GST-GGA3GAT is a fluorescent protein that specifically binds to GGA3 in a nucleotide-dependent manner. GST-GGA3GAT binds to the GAT domain of the human effector protein GGA3. As such, it has a role in ARF1-mediated deposition of protein coats on membranes. GGA3 activation status may also be determined by GAT.

CI-MPR is a transmembrane glycoprotein that delivers newly synthesized hydrolases from the TGN to pre-lysosomal compartments. It is found in approximately 10-20% the cell membrane. GGA proteins bind TCS, which alters their interaction. To test this, we used an anti-GGA3-antibody in HepG2 cell-lysates with increasing TCS load.

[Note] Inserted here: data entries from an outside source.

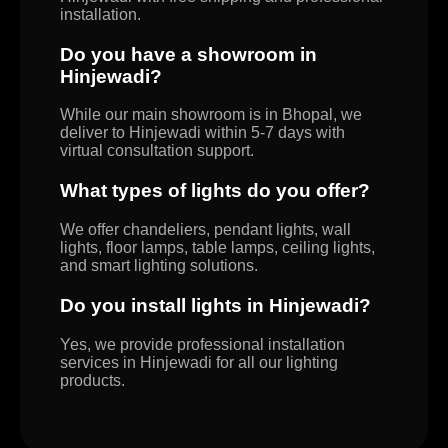
installation.
Do you have a showroom in
Hinjewadi?
While our main showroom is in Bhopal, we
deliver to Hinjewadi within 5-7 days with
virtual consultation support.
What types of lights do you offer?
We offer chandeliers, pendant lights, wall
lights, floor lamps, table lamps, ceiling lights,
and smart lighting solutions.
Do you install lights in Hinjewadi?
Yes, we provide professional installation
services in Hinjewadi for all our lighting
products.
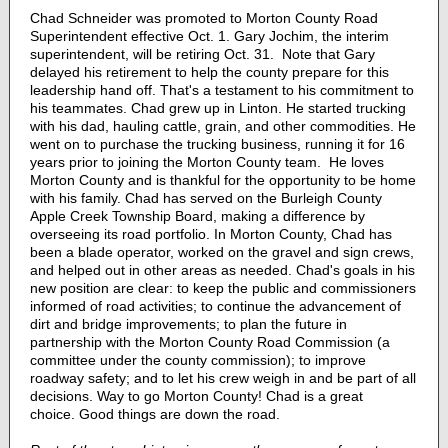
Chad Schneider was promoted to Morton County Road
Superintendent effective Oct. 1. Gary Jochim, the interim
superintendent, will be retiring Oct. 31. Note that Gary
delayed his retirement to help the county prepare for this
leadership hand off. That's a testament to his commitment to
his teammates. Chad grew up in Linton. He started trucking
with his dad, hauling cattle, grain, and other commodities. He
went on to purchase the trucking business, running it for 16
years prior to joining the Morton County team. He loves
Morton County and is thankful for the opportunity to be home
with his family. Chad has served on the Burleigh County
Apple Creek Township Board, making a difference by
overseeing its road portfolio. In Morton County, Chad has
been a blade operator, worked on the gravel and sign crews,
and helped out in other areas as needed. Chad's goals in his
new position are clear: to keep the public and commissioners
informed of road activities; to continue the advancement of
dirt and bridge improvements; to plan the future in
partnership with the Morton County Road Commission (a
committee under the county commission); to improve
roadway safety; and to let his crew weigh in and be part of all
decisions. Way to go Morton County! Chad is a great
choice. Good things are down the road.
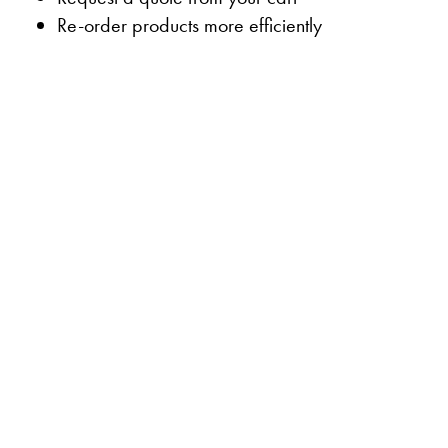
Re-order products more efficiently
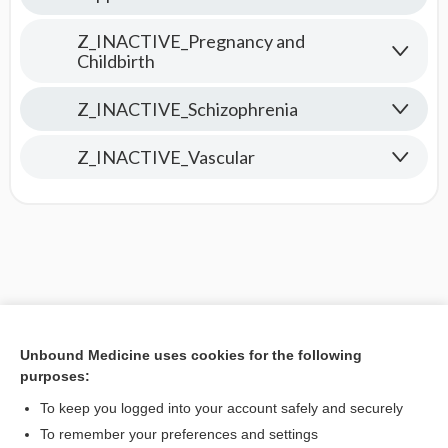
Z_INACTIVE_Pregnancy and
Childbirth
Z_INACTIVE_Schizophrenia
Z_INACTIVE_Vascular
Unbound Medicine uses cookies for the following
purposes:
To keep you logged into your account safely and securely
To remember your preferences and settings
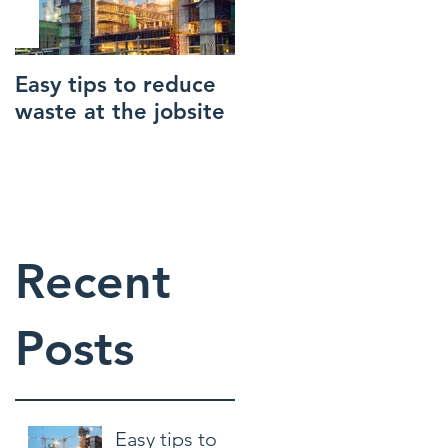
reat
and
lso be
Easy tips to reduce
How to make your
waste at the jobsite
construction site
safer
Recent
Posts
Easy tips to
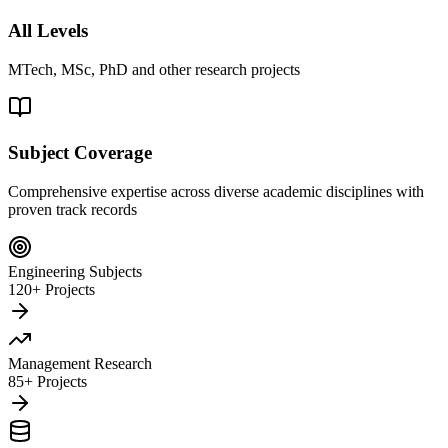
All Levels
MTech, MSc, PhD and other research projects
Subject Coverage
Comprehensive expertise across diverse academic disciplines with
proven track records
Engineering Subjects
120+ Projects
Management Research
85+ Projects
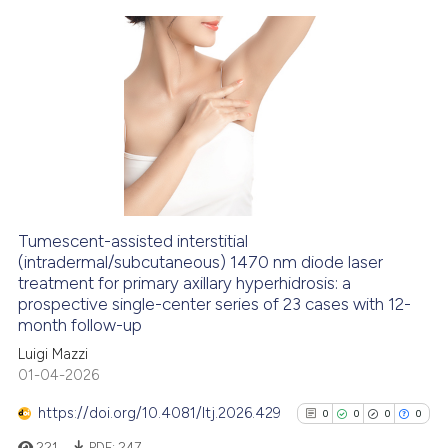
classification describing whet
it supports, mentions, or contr
the cited claim, and a label
0
Citing Publications
indicating in which section the
0
Supporting
citation was made.
0
Mentioning
0
Contrasting
Tumescent-assisted interstitial
See how this article has been
(intradermal/subcutaneous) 1470 nm diode laser
treatment for primary axillary hyperhidrosis: a
cited at
scite.ai
prospective single-center series of 23 cases with 12-
month follow-up
Scite shows how a scientific p
Luigi Mazzi
has been cited by providing th
01-04-2026
context of the citation, a
classification describing whet
https://doi.org/10.4081/ltj.2026.429
0
0
0
0
it supports, mentions, or contr
221
PDF:
247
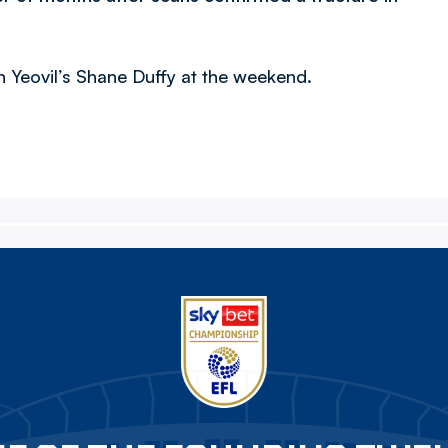
th Yeovil’s Shane Duffy at the weekend.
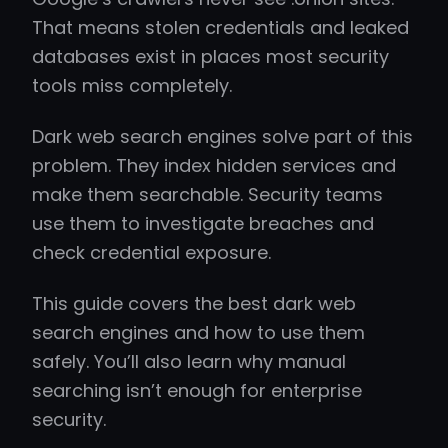
That means stolen credentials and leaked
databases exist in places most security
tools miss completely.
Dark web search engines solve part of this
problem. They index hidden services and
make them searchable. Security teams
use them to investigate breaches and
check credential exposure.
This guide covers the best dark web
search engines and how to use them
safely. You’ll also learn why manual
searching isn’t enough for enterprise
security.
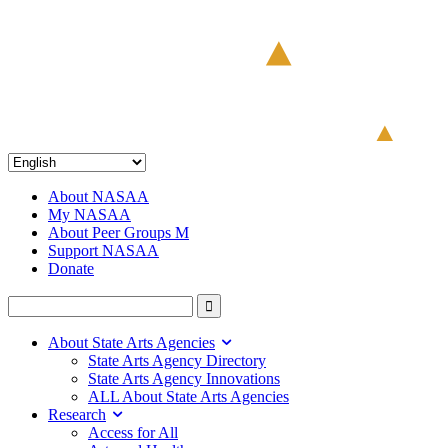
About NASAA
My NASAA
About Peer Groups M
Support NASAA
Donate
About State Arts Agencies
State Arts Agency Directory
State Arts Agency Innovations
ALL About State Arts Agencies
Research
Access for All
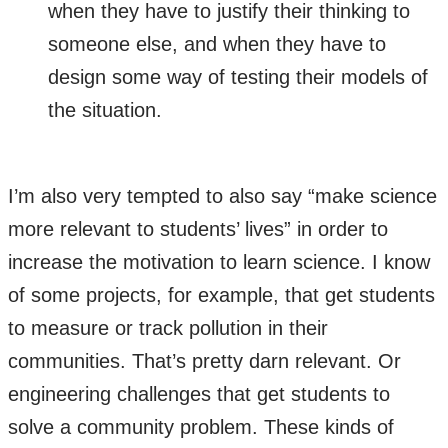
when they have to justify their thinking to
someone else, and when they have to
design some way of testing their models of
the situation.
I’m also very tempted to also say “make science
more relevant to students’ lives” in order to
increase the motivation to learn science. I know
of some projects, for example, that get students
to measure or track pollution in their
communities. That’s pretty darn relevant. Or
engineering challenges that get students to
solve a community problem. These kinds of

Validated on WB, IHC, IHC, Immunofluorescence and Immunofluorescence

Validation of antibodies can be difficult. This method requires the use of purified protein as an immunogen. Antibodies that are in their native form are more effective than those that have been denatured. ENCODE must accept antibodies that recognize over 10% of the bound peak to approve them. The antibody must be validated on WB if it is to be accepted by ENCODE. It should show a signal of 50% or more over other bands, or a unmodified recombinant histone.

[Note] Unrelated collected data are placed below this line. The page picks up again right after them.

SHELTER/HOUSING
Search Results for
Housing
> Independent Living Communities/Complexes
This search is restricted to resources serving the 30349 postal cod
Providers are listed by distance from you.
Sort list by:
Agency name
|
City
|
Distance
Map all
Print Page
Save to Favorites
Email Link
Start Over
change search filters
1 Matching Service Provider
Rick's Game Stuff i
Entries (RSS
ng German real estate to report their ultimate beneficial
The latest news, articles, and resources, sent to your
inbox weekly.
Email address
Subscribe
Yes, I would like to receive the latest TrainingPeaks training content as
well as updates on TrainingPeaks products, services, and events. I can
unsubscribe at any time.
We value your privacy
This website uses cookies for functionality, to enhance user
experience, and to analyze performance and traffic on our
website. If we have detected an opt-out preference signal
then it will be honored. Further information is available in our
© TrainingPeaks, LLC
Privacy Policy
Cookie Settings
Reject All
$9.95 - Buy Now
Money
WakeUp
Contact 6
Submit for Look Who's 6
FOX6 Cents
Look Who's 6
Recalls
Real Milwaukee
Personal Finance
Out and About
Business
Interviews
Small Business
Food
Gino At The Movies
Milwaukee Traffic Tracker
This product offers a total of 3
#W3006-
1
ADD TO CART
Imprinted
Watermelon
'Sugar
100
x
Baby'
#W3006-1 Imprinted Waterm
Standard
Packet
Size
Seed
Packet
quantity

Companies with the highest level of validation do not disclose the specific details of their validation process. They should also provide an appropriate protocol and dilutions for every application. These steps may be simple and cost-effective, but they may not suffice for all applications. Some antibodies may not show promising results if validated on WB and IHC. To avoid these problems, make sure you read the validation sheet before you use the antibody.

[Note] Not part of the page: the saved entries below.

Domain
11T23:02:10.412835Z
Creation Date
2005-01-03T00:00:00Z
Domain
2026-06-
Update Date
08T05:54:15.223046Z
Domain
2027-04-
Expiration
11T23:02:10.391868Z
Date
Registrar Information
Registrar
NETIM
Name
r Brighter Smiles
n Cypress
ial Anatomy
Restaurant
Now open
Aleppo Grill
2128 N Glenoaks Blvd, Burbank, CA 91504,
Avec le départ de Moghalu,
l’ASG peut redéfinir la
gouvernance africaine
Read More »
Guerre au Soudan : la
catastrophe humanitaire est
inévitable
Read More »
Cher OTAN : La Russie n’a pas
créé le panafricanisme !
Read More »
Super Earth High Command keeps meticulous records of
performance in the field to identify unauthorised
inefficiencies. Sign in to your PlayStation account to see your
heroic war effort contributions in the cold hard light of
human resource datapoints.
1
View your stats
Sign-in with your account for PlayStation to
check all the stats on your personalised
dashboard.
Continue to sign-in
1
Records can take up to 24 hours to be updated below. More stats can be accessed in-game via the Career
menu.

Another important criterion when validating antibodies is reproducibility. This criterion identifies whether the antibody is reproducible against another validated antibodies or a different method of measuring the target. While this is not generally possible with antibodies there are a few exceptions. For example, an antibody used in the analysis of HER2 in a tumor cell line was not reproducible.

Validation of antibodies are crucial for accurate WB/IHC analyses. Validated antibodies are essential for reproducible and accurate results. Although validation of antibodies can be complicated, they can be used for immunofluorescence analysis. Researchers can use online portals such as Antibodypedia to access data. This portal accepts commercially available antibodies and original experimental data.

It is important that you note that a product may be validated on WB by a qualified pathologist, laboratorian, and IHC by an independent laboratory. The manufacturer must be able to provide an appropriate quality control sylicm. The quality control materials should be easily accessible. To ensure reproducibility, manufacturers should provide information on the tissue used to stain. This information should be presented in a user-friendly format.

To ensure validity, the study samples must be collected according to the correct criteria. Additionally statistical controls should also be performed to eliminate selection bias. The samples must be drawn from clinically relevant samples. WB or IHC studies will not be able to support prognostication and quantitative claims. Immunofluorescence is also highly sensitive in detecting antibodies.

To ensure the accuracy of the antibodies, the manufacturer should conduct titer test on paraffin embedded cell pellets, cell-line pellets and patient tissues. A good antibody should not only stain target cells but also decrease with dilution. It should also be consistent with published literature in terms of expression patterns. There are also many advantages to using antibodies that have been validated on WB, IHC, and Immunofluorescence.